例えば「今日は8時間練習した」と言っても、その8時間をブレイクダウンすると様々な行為が含まれていることに気付かされます。
「練習」の構成要素
最近このブログでよく言及している First, Learn to Practice (Tom Heany) (まず練習することを学ぼう)という面白い本にも似たようなことが書かれていたのですが、私達は「練習」中に様々なことをしています。例えば:
- パフォーマンス(本番を想定した演奏)の練習をしている
- 楽譜を書いている(作曲・採譜・アイデアやフレーズのメモ)
- 新しい何かを学んでいる
- コンピングのアレンジをしている
- 何となく「爪弾いて」いる
- 探検している(新しい運指パターンやハーモニーを探したり)
- 何か苦手な部分の練習をしている
これらはいずれも良いプレイヤー・ミュージシャンになるために欠かせない内容だと思います。が、「いまやっているそれは何の練習なのか」を常に明確にしておくことは大事だと思います。例えば8時間練習した、という人で「何か苦手な部分の練習」をしていた時間は実際に何時間だったのか。
8時間ギターを持っていたら、何かこう、俺は今日ものすごく頑張った、みたいな気持ちになってしまうかもしれないのですが、ちょっと気をつけたいと思いました。上述の様々な行為はどれも大切な要素だと思いますが、8時間中6時間「爪弾いて」いるだけだったら、それは良い練習とは言えないでしょう。

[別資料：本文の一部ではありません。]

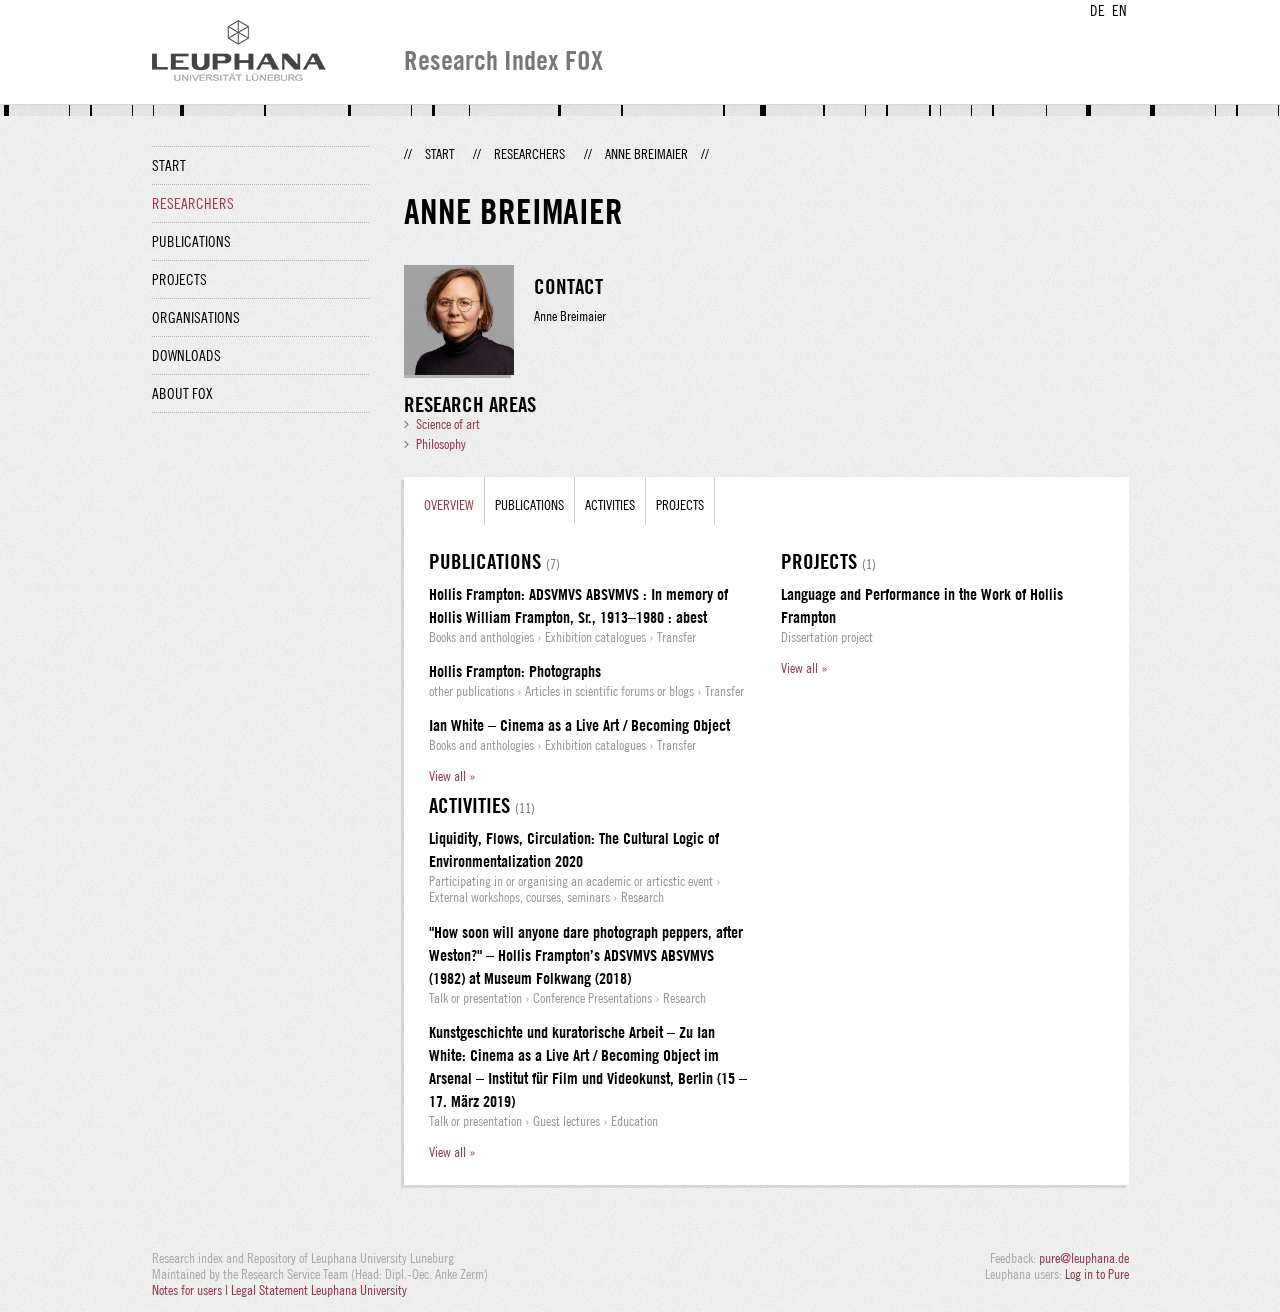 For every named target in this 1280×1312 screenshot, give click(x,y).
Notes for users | (191, 1290)
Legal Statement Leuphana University (319, 1290)
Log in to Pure (1097, 1274)
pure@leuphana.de (1084, 1258)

ギターの美しい音に陶酔することが目的であれば(それ自体は全く悪いことではないはず。多くの人が最初はそれが目的で楽器を手にするでしょうから)、ずっと爪弾いているだけでも良いのかもしれませんが、もっと上手くなりたいのなら他の練習をしなければならないと思います。

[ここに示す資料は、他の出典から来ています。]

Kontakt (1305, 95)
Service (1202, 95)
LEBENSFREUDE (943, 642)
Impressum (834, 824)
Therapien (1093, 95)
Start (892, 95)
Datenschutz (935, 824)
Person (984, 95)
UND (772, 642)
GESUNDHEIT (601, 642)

チャーリー・パーカーが1日10時間練習したという話は有名ですが、その内訳がどんなものだったのかとても興味があります。もし実際に楽器を鳴らしている時間がほぼ10時間だったら信じられないような集中力です。しかし実際は他のことも色々やっていたのだと思います。

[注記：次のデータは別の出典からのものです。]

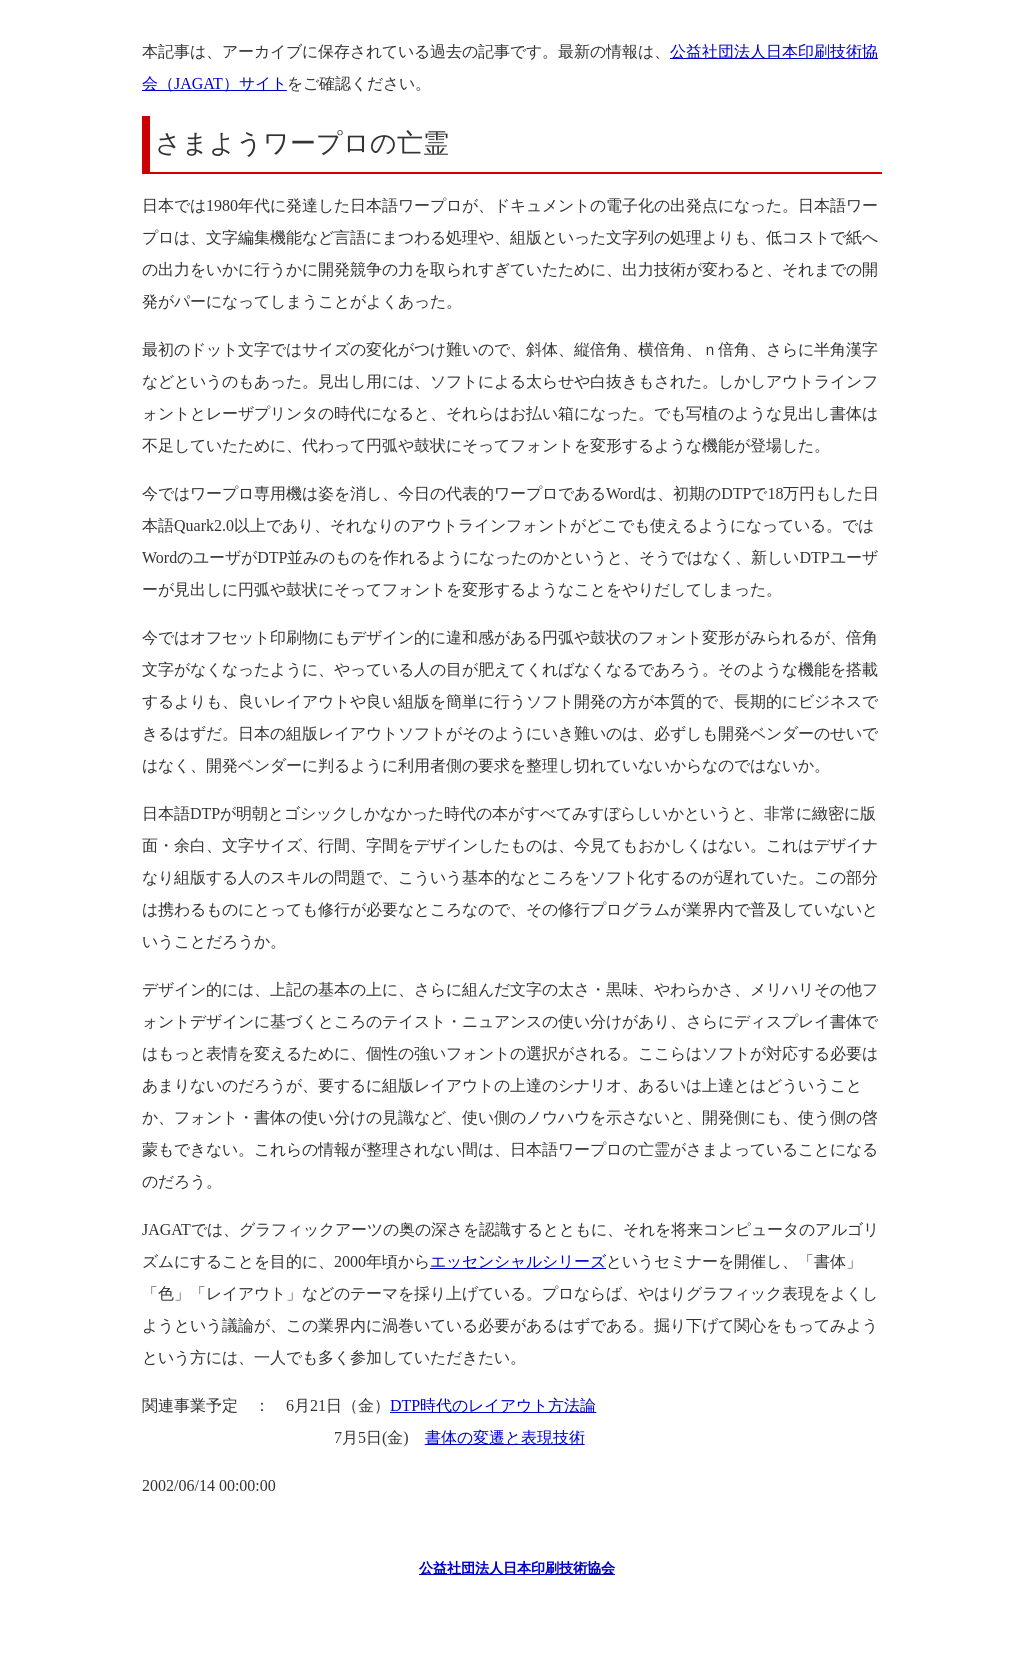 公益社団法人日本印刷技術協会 (517, 1568)
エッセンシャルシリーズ (518, 1261)
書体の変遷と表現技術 (505, 1437)
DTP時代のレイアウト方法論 (493, 1405)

私自身は最近、「何か探検」して、「そこで学んだ新しい何か」を弾いてみて、それが「弾くのが難しいもの」ならその場でしばらく反復練習する、ということを繰り返しています。その反復練習もタイマーで管理し、同じことを2分以上やらないといったややマニアックなことをやっているのですが、結構捗っています。
飲酒について
ところでお酒を飲んだ状態での練習をどう考えるべきでしょうか。意見の分かれるところだと思いますが、私の場合はアルコールが入った状態ではテクニック関連の練習はもう無理(押弦・運指・リズムの正確性等)。だから練習は飲む前。でもまだ練習をしていないのに飲んじゃった、という場合があります。
その場合は、上で述べた「探検」に該当する行為をします。ここでこう弾いたとする… 次は何を弾きたい? それは何処で弾ける? 何処で弾きたい? あ、そっちのポジションはこれ弾きづらい… 等々、こういう「考える」行為はお酒を飲んでいても「やっていい」ことだと思っています。
今日はきっちり練習してないのに飲んじゃったよ、練習したいけど飲み会が… という場合でも絶望する必要はありません(笑)ハーモニーの研究なども良いかもしれないですね。とにかくその際は、「いま自分がやっているのは技術の練習ではない」ということを自覚することが大事だと思います。
やっぱり効率的な練習は大事
時々「練習に効率を求めるなど、けしからん!」という感じの意見を見聞きすることがあります。何か「最近の若い者は、時間をかけずに手っ取り早く結果だけ求めようとする。そうじゃない。ぶっ倒れるまでがむしゃらにやれ。」という感じの意見です。そういう考えでうまく行く人もいるのかもしれません。
しかし例えば1日10時間集中力を持続させられる人はどれだけいるのでしょうか。そして本当は集中していないのに10時間楽器と過ごすことは大事なのでしょうか。
個人的にはそういう10時間よりも、本当に集中した3時間のほうがはるかに効果があると思います。効率的な練習は、それによって「楽ができる」からではなく、「短時間ならより集中できる」という理由で大事なのだと思います。
ある難しいフレーズを10回弾く練習をしたとします。もしそのうち5回がノーミスで、残りの5回でミスをしたら、それは全く練習をしなかったことと同じなのだ、とあるピアニストの方が言っていたのを思い出しました。